Ok, I hope I don't become infamous for non-solutions, but I like to share what didn't work because that can be almost as instructive as what did work.
As TTT is a trivial and largely uninteresting game (as has been discussed), I was more interested in the journey than the result. I decided to brush up on my Q-Learning and so coded up a Q learner AI. I then pitted my q learner against itself and let it go for several hours. (I didn't have the time to observe it closely or the inclination to implement some reporting to make pretty graphs or whatnot) I expected that when I came back it would be drawing most of the time with itself, but it was not. It seemed to be playing more or less decent games, with each one winning roughly half the time, but very rarely would they draw. I think perhaps they were taking more risks than they ought to have, or perhaps I had my constant of randomness on their decisions too high.
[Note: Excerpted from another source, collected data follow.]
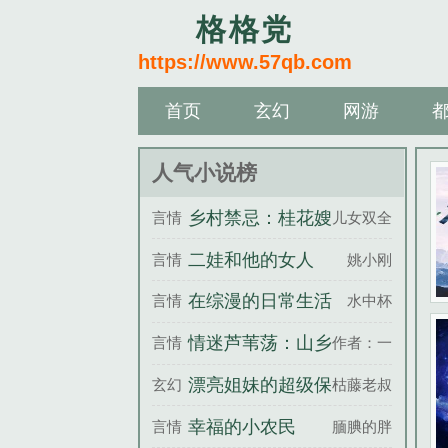
格格党
https://www.57qb.com
首页
玄幻
网游
人气小说榜
乡村禁忌：桂花嫂
言情
儿女双全
二娃和他的女人
言情
姚小刚
们：男凸女凹
在综漫的日常生活
言情
水中杯
情迷芦苇荡：山乡
言情
作者：一千
艳事
漂亮姐妹的超级保
玄幻
枯藤老叔
镖
幸福的小农民
言情
腼腆的胖子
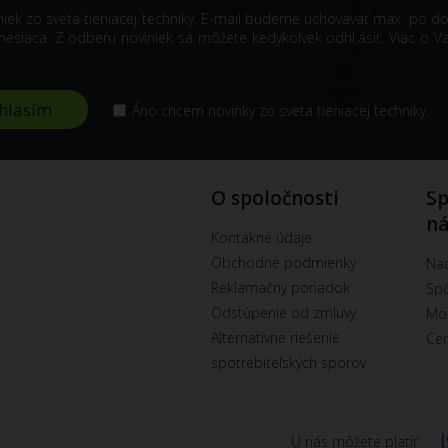
iniek zo sveta tieniacej techniky. E-mail budeme uchovávať max. po d
siaca. Z odberu noviniek sa môžete kedykoľvek odhl.ásiť. Viac o V
Áno chcem novinky zo sveta tieniacej techniky.
O spoločnosti
Sp
n
Kontakné údaje
Obchodné podmienky
Na
Reklamačný poriadok
Spô
Odstúpenie od zmluvy
Mož
Alternatívne riešenie
Cen
spotrebiteľských sporov
U nás môžete platiť:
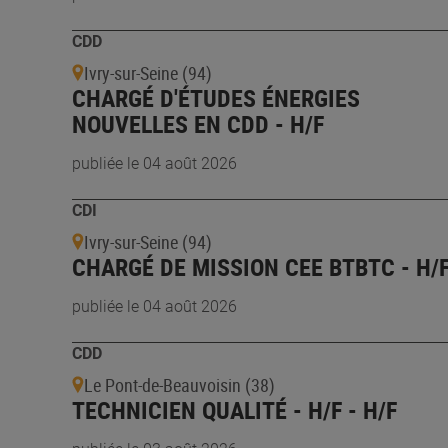
CDD
Ivry-sur-Seine (94)
CHARGÉ D'ÉTUDES ÉNERGIES
NOUVELLES EN CDD - H/F
publiée le 04 août 2026
CDI
Ivry-sur-Seine (94)
CHARGÉ DE MISSION CEE BTBTC - H/
publiée le 04 août 2026
CDD
Le Pont-de-Beauvoisin (38)
TECHNICIEN QUALITÉ - H/F - H/F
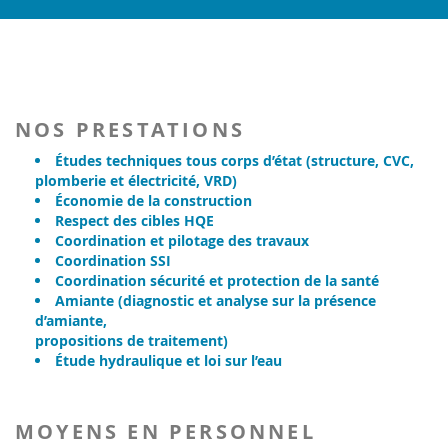
NOS PRESTATIONS
Études techniques tous corps d’état (structure, CVC,
plomberie et électricité, VRD)
Économie de la construction
Respect des cibles HQE
Coordination et pilotage des travaux
Coordination SSI
Coordination sécurité et protection de la santé
Amiante (diagnostic et analyse sur la présence
d’amiante,
propositions de traitement)
Étude hydraulique et loi sur l’eau
MOYENS EN PERSONNEL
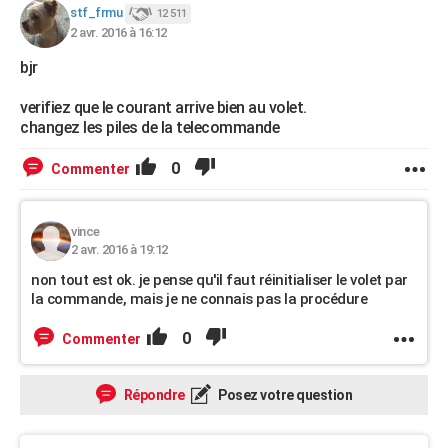
stf_frmu
12 511
City break
Voyage de noces
Climat
Destinations
Voyage nature
Forum
+
PHOTO
2 avr. 2016 à 16:12
GUIDES D'ACHAT
bjr
BONS PLANS
verifiez que le courant arrive bien au volet.
changez les piles de la telecommande
CARTE DE VOEUX
0
Commenter
Carte Bonne année
Carte Pâques
Carte de Noël
Carte Saint-Valentin
Carte d'anniversaire
DICTIONNAIRE
Biographies
Expressions
Dictionnaire
Citations
Proverbes
PROGRAMME TV
vince
2 avr. 2016 à 19:12
COPAINS D'AVANT
non tout est ok. je pense qu'il faut réinitialiser le volet par
la commande, mais je ne connais pas la procédure
Se connecter
Collèges
Universités
Service militaire
S'inscrire
Lycées
Primaires
Entreprises
Avis de recherche
AVIS DE DÉCÈS
0
Commenter
FORUM
Lifestyle
Sport
Television
Cinema
Bricolage
Culture
Auto
Voyage
Répondre
Posez votre question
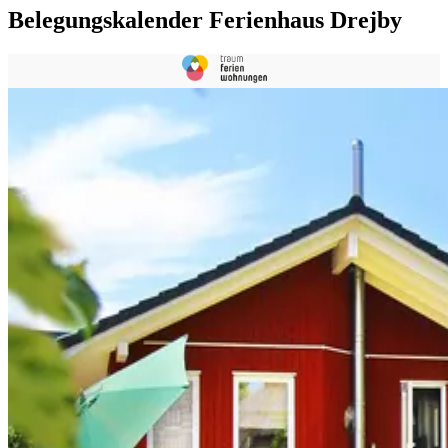
Belegungskalender Ferienhaus Drejby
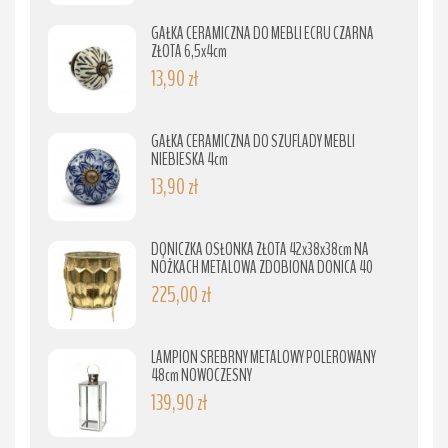
GAŁKA CERAMICZNA DO MEBLI ECRU CZARNA
ZŁOTA 6,5x4cm
13,90 zł
GAŁKA CERAMICZNA DO SZUFLADY MEBLI
NIEBIESKA 4cm
13,90 zł
DONICZKA OSŁONKA ZŁOTA 42x38x38cm NA
NÓŻKACH METALOWA ZDOBIONA DONICA 40
225,00 zł
LAMPION SREBRNY METALOWY POLEROWANY
48cm NOWOCZESNY
139,90 zł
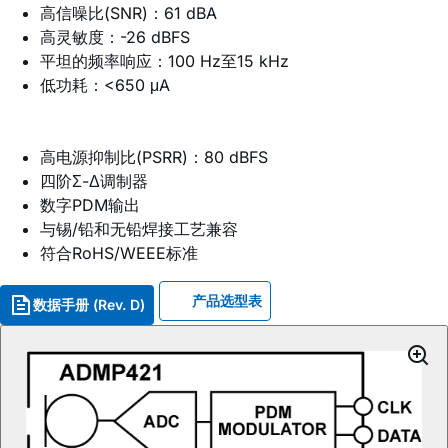
高信噪比(SNR)：61 dBA
高灵敏度：-26 dBFS
平坦的频率响应：100 Hz至15 kHz
低功耗：<650 μA
高电源抑制比(PSRR)：80 dBFS
四阶Σ-Δ调制器
数字PDM输出
与锡/铅和无铅焊接工艺兼容
符合RoHS/WEEE标准
产品选型表
数据手册 (Rev. D)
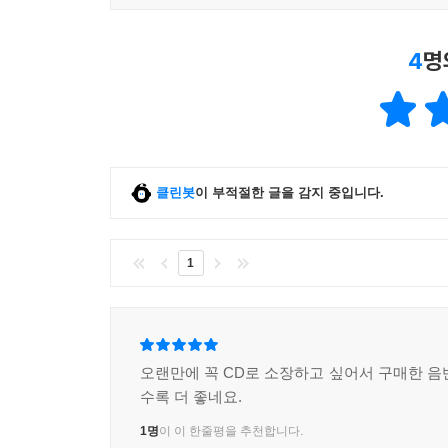
4
명
클린봇
이 부적절한 글을 감지 중입니다.
1
오랜만에 꼭 CD로 소장하고 싶어서 구매한 음
수록 더 좋네요.
1명
이 이 한줄평을 추천합니다.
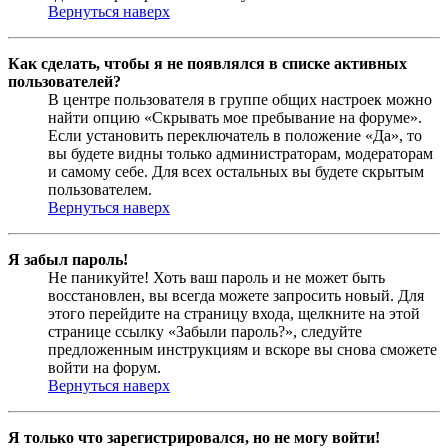
Вернуться наверх
Как сделать, чтобы я не появлялся в списке активных
пользователей?
В центре пользователя в группе общих настроек можно
найти опцию «Скрывать мое пребывание на форуме».
Если установить переключатель в положение «Да», то
вы будете видны только администраторам, модераторам
и самому себе. Для всех остальных вы будете скрытым
пользователем.
Вернуться наверх
Я забыл пароль!
Не паникуйте! Хоть ваш пароль и не может быть
восстановлен, вы всегда можете запросить новый. Для
этого перейдите на страницу входа, щелкните на этой
странице ссылку «Забыли пароль?», следуйте
предложенным инструкциям и вскоре вы снова сможете
войти на форум.
Вернуться наверх
Я только что зарегистрировался, но не могу войти!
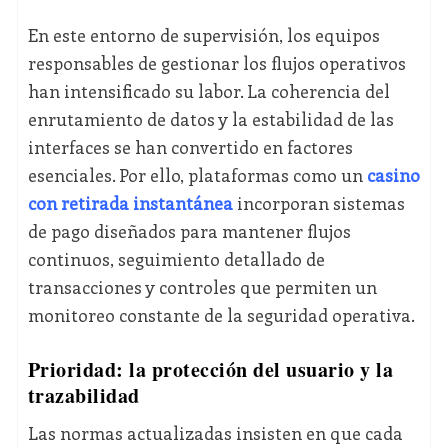
En este entorno de supervisión, los equipos
responsables de gestionar los flujos operativos
han intensificado su labor. La coherencia del
enrutamiento de datos y la estabilidad de las
interfaces se han convertido en factores
esenciales. Por ello, plataformas como un
casino
con retirada instantánea
incorporan sistemas
de pago diseñados para mantener flujos
continuos, seguimiento detallado de
transacciones y controles que permiten un
monitoreo constante de la seguridad operativa.
Prioridad: la protección del usuario y la
trazabilidad
Las normas actualizadas insisten en que cada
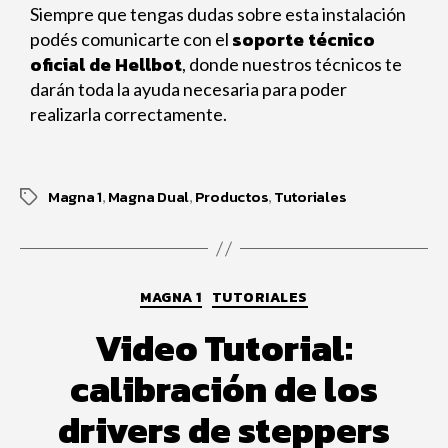
Siempre que tengas dudas sobre esta instalación
soporte técnico
podés comunicarte con el
oficial de Hellbot
, donde nuestros técnicos te
darán toda la ayuda necesaria para poder
realizarla correctamente.
Magna 1
Magna Dual
Productos
Tutoriales
,
,
,
MAGNA 1
TUTORIALES
Video Tutorial:
calibración de los
drivers de steppers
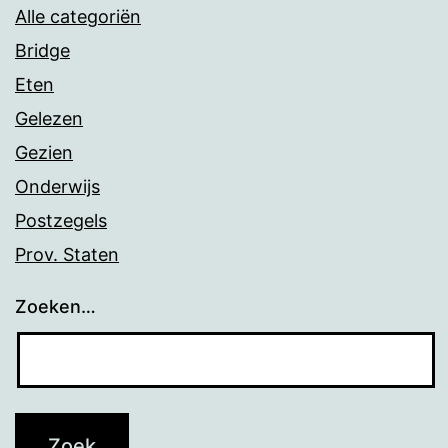
Alle categoriën
Bridge
Eten
Gelezen
Gezien
Onderwijs
Postzegels
Prov. Staten
Zoeken…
Of course it's also entirely possible I have an implementation bug.
The other possiblity that I'm afraid of is a theoretical bug. I'm not entirely sure q-learning is appropriate for this solution the way I implemented it. My concern is that the way I implemented it it might not be a true MDP, because the state transition is not deterministic. (The reward/next state pair is taken from when it's our turn again, and what the other player does is nondeterministic)
I left the laptop home and turned off, but I'd be happy to send the code later if anyone's interested in seeing it.